We’re excited to share this episode of The CoLab Podcast with Lachy Gray of Yarno and how to engage with employees with online courses

17 Mar 2021 by Rocco Brudno

G’day Mates!

Welcome to The CoLab podcast. My name is Ryan Macpherson, CEO and Co-Founder of Coassemble, the online training platform revolutionizing how teams train. Today I’m joined by the Managing Director of Yarno, Lachy Gray. Today we’re going to talk about what Lachy sees in the future of online training, some current industry practices, and what role an online training platform has in onboarding remote employees. Let’s dive in, shall we?

About the CoLab Podcast

The CoLab Podcast is the best business training advice from experts in the field on sharing knowledge and growing teams successfully at scale. In each episode, host Ryan Macpherson will chat with guests about entrepreneurship, strategy, management, leadership, and the value of elevating the employee experience. Ryan will also share his insights on proven methods & strategies that helped teams grow.
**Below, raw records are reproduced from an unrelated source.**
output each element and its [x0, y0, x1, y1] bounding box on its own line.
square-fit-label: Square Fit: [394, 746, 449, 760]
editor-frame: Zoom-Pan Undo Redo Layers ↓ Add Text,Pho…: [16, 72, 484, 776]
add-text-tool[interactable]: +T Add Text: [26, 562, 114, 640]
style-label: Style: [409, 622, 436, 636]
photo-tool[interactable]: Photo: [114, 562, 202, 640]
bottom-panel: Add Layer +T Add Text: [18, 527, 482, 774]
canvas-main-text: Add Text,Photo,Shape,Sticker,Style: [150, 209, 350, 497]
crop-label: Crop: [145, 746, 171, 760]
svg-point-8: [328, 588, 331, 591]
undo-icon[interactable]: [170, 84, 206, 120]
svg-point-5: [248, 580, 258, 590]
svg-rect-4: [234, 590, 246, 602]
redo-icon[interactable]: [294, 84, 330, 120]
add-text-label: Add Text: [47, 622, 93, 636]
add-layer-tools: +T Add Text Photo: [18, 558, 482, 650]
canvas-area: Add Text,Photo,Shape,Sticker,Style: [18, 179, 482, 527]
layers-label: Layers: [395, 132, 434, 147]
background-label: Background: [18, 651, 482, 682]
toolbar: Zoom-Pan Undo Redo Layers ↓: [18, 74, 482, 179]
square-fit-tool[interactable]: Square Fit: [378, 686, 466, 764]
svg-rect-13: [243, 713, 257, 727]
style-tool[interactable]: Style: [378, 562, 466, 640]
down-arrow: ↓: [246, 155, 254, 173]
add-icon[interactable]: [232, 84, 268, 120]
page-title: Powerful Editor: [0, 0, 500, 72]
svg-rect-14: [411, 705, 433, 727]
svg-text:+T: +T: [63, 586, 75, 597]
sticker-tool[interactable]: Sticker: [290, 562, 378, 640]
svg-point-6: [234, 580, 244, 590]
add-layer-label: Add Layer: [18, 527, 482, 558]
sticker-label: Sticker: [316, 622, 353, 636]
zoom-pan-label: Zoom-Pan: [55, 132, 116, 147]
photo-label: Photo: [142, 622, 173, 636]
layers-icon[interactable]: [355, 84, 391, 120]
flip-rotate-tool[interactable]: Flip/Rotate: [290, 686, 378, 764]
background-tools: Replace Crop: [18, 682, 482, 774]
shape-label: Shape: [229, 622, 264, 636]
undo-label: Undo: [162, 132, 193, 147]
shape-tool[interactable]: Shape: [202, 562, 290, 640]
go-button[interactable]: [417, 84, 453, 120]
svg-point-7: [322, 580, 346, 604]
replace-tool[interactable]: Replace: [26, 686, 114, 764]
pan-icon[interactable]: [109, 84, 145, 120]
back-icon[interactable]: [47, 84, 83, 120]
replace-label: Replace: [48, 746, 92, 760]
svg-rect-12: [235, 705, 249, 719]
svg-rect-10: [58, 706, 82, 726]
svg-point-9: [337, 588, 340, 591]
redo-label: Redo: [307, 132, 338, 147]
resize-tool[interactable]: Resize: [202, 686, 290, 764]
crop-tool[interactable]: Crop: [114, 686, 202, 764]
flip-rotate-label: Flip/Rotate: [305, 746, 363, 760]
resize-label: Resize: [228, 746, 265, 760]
To listen to the full episode, click the link below to hear CoLab wherever you enjoy podcasts most.

What you’ll learn in today’s episode

Many teams are learning how to share knowledge and grow effectively at scale. Though the topics and guests will be different, we’ll always be looking through that lens to create a powerful employee experience. In today’s episode, we’ll dive into:

  • What are the challenges of starting online training?

  • Why it's important to plan for learners

  • How can you engage remote employees with online courses?

  • And more!

Strap in, it’s gonna be a great episode!

Lachy and the start of Yarno

Lachy and his partner Mark began Yarno with a simple idea—how can you deliver effective training to distributed teams or remote employees? The goal was to create a solution to solve for teams in the digital space that weren’t delivering to expectations.
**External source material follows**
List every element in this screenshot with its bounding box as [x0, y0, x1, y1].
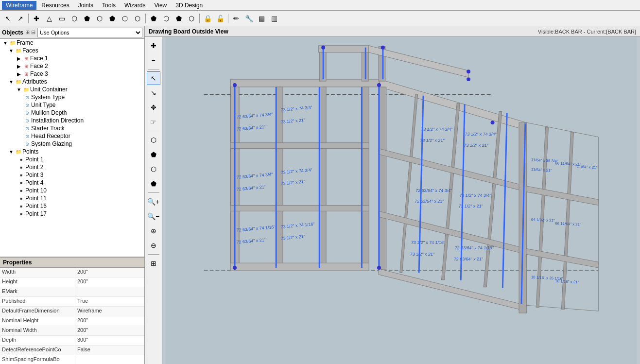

When Lachy and Mark started to figure out is that, often, training’s success came down to several metrics, and could look different for each company. But at the core of each training process is a single focus Lachy finds with any organization Yarno works with. Check out what it is and Ryan’s response below.

“...how do you measure or how will they (businesses) measure success, and what does success look like? And, often it's trying to shift behaviors, so it's the learners doing something differently off the back of the training.”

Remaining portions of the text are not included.